Downtown’s Second Street Gallery Opens New Exhibit

    On Friday, March 4th, the Downtown Mall’s Second Street Gallery welcomed UVa students and Charlottesville community members alike to celebrate the openings of installations created by three talented artists: Chrissy Baucom, Heather Harvey, and Kortney Niewierski.

    In her Vestiges and Relics exhibit, Boucom used her skills as a painter to explore organic matter with pleasing colors creating images of heads of sheep, pieces of bone, and similar studies. She also included smaller drawings with mixed media in her display, creating versatile perspectives on the same subjects as well as embracing the addition of new subject matter. Baucom focuses on time and evolution, and studies the connection between life and death in her work.

    “I am interested in this altered state of things,” Baucom wrote in her artist statement on her website. “It is my goal to realize my own personal connection with these lifeforms and how they relate to my memories and experiences with the natural world.”
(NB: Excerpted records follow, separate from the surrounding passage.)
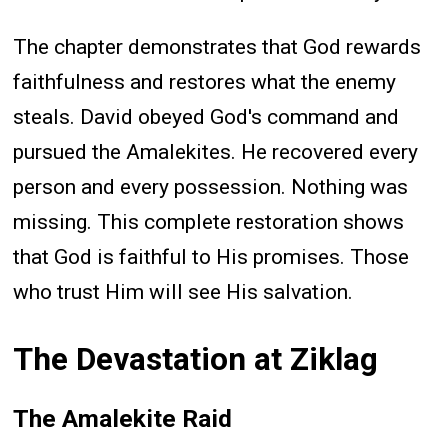
The chapter demonstrates that God rewards
faithfulness and restores what the enemy
steals. David obeyed God's command and
pursued the Amalekites. He recovered every
person and every possession. Nothing was
missing. This complete restoration shows
that God is faithful to His promises. Those
who trust Him will see His salvation.
The Devastation at Ziklag
The Amalekite Raid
    Harvey also has an interest in studying the natural world, and works to address earth’s connection with humanity through material objects. In her installation, Periodicities in Chaotic Forcing, Harvey created art from discarded trash and objects that she found on walks on the street. She uses the familiar yet often overlooked aspects of modern life to create stories and make connections, with these material sources acting as a bridge between the unknown while also emphasizing fragility and beauty.

    “Through minimal means and everyday materials the familiar is made strange again,” Harvey wrote on her website.

    In Niewierski’s display, Pretty on the Inside, there is a similar focus on the organic and the body, explored through the creation of three-dimensional artwork. Her use of soft fabrics and materials familiarizes the audience with an almost childlike air, reminding viewers of childhood toys, but when juxtaposed with the more adult subject matter and deeper meanings of the works, a discomfort is provided that is intriguing and beautiful.

    On her website, Niewierski wrote of her artwork supporting a “not-quite-this, not-quite-that theme,” and that through her work she attempts to “blur the lines between playful, appealing and humorous, and naughty and off-putting.”

    The work of the three artists will be on display through March 26, 2016, and can be viewed during any of the gallery’s open hours:  Tuesdays through Saturdays, 11am to 6pm.